**AIM OF THE TASK**
Search the material for "Galaxy" and show all lines that contain it.

┄┄┄┄┄┄

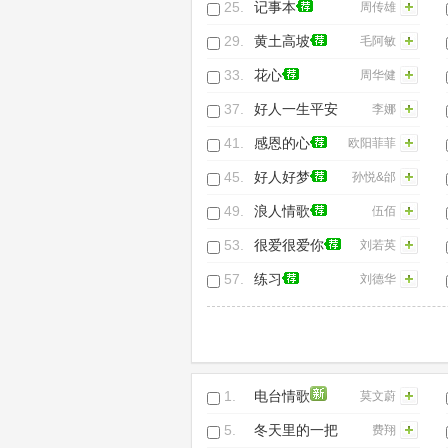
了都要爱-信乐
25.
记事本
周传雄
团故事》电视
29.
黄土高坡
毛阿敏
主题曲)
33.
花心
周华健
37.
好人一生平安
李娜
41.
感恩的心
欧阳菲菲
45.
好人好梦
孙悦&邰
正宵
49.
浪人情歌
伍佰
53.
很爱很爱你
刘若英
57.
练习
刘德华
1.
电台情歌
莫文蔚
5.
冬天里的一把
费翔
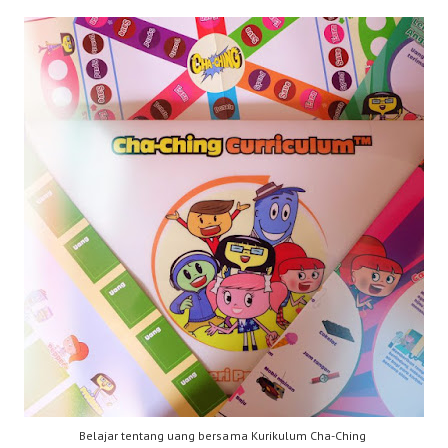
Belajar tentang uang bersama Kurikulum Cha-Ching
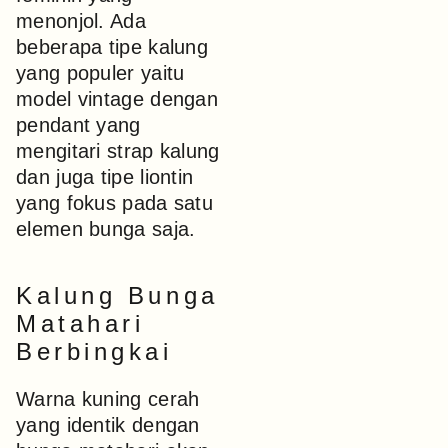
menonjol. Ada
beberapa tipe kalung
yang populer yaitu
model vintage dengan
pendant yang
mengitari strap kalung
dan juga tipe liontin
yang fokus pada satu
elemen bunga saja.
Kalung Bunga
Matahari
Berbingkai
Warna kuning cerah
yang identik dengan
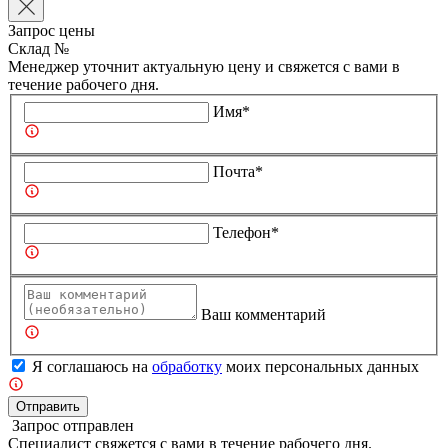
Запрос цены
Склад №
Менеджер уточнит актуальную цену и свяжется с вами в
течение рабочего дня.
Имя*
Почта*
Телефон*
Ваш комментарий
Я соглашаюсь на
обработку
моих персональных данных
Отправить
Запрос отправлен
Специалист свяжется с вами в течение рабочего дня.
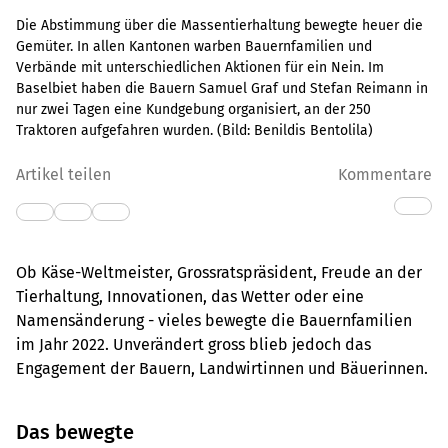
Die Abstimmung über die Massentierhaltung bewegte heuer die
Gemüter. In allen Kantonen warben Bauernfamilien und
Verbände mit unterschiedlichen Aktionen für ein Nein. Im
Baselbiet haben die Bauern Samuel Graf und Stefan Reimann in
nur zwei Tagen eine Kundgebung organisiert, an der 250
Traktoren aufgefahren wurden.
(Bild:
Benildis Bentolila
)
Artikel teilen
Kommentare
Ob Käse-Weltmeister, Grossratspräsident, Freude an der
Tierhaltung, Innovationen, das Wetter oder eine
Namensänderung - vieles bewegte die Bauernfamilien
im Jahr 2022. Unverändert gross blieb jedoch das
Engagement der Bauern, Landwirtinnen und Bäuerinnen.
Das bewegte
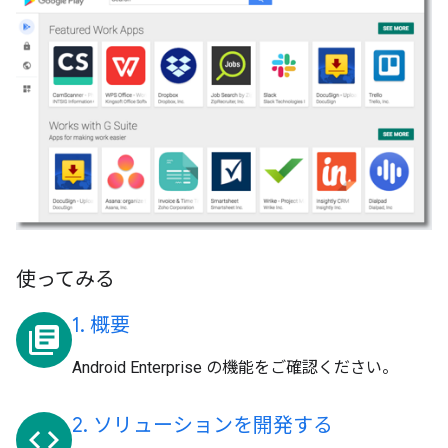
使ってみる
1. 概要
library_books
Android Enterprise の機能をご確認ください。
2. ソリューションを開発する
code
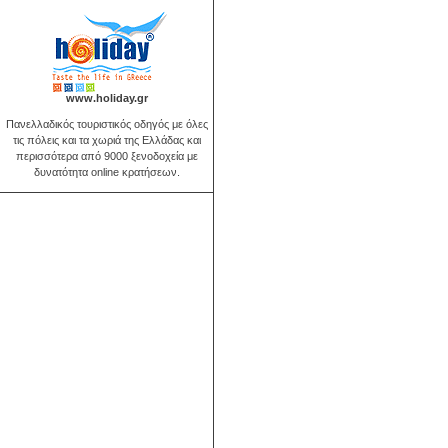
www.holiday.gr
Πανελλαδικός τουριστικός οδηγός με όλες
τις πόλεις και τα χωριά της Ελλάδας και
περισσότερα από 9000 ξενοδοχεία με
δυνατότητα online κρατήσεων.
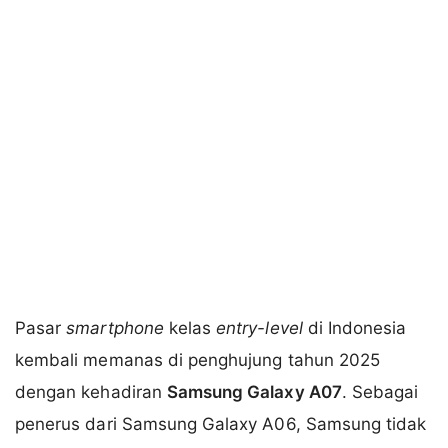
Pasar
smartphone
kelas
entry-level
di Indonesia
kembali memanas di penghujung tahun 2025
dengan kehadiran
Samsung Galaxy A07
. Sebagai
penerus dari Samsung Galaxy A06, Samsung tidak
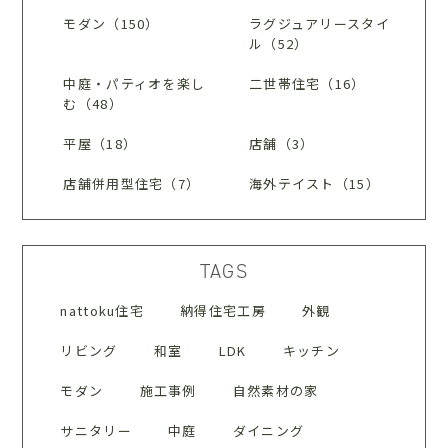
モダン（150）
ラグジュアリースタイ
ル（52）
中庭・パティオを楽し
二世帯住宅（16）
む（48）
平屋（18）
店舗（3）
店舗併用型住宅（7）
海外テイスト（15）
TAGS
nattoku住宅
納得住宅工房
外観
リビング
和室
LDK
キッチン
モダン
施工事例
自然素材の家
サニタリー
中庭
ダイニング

┄┄┄┄┄┄

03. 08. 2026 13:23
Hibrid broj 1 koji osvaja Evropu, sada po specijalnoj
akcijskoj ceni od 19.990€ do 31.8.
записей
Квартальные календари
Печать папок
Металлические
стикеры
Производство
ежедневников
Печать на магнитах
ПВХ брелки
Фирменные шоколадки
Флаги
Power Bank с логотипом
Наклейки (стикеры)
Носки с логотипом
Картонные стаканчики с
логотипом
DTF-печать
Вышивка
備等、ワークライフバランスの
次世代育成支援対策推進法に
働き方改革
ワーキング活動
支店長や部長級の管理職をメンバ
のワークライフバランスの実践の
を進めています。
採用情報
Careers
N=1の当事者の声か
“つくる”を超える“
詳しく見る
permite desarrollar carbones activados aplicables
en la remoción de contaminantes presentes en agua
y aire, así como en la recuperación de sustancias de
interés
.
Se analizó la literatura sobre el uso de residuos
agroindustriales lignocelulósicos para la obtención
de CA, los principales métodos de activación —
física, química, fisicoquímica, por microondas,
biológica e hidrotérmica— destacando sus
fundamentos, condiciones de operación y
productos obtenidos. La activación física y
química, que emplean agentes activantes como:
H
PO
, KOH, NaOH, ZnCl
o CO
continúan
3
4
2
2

┄┄┄┄┄┄

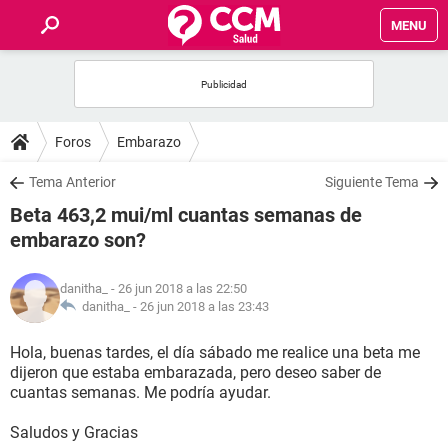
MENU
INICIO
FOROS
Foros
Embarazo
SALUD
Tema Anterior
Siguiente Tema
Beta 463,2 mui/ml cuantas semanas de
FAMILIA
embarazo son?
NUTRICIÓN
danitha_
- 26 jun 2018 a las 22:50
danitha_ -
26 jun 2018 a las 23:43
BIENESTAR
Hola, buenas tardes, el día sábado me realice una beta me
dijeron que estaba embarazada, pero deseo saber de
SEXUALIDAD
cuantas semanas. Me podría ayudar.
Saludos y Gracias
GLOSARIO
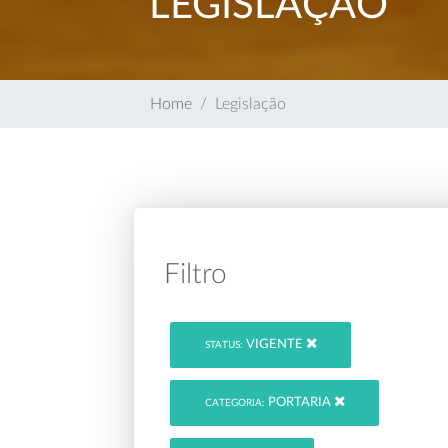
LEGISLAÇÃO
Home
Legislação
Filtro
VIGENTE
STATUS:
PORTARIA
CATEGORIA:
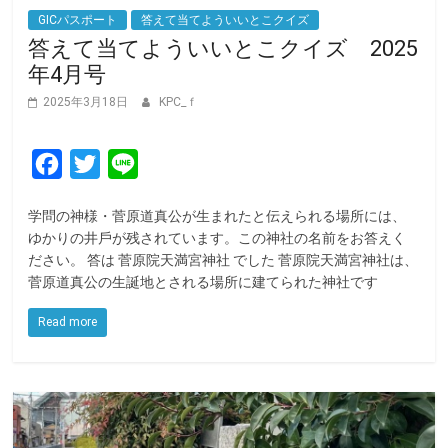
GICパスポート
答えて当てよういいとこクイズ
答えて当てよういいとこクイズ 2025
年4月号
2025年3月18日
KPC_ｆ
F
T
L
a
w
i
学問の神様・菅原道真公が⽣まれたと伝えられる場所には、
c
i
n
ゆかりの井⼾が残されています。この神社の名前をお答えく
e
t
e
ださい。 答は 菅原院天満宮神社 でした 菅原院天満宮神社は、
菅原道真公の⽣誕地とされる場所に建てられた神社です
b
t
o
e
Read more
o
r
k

┄┄┄┄┄┄

**TASK RESPONSE**
Samsung Galaxy A07
penerus dari Samsung Galaxy A06, Samsung tidak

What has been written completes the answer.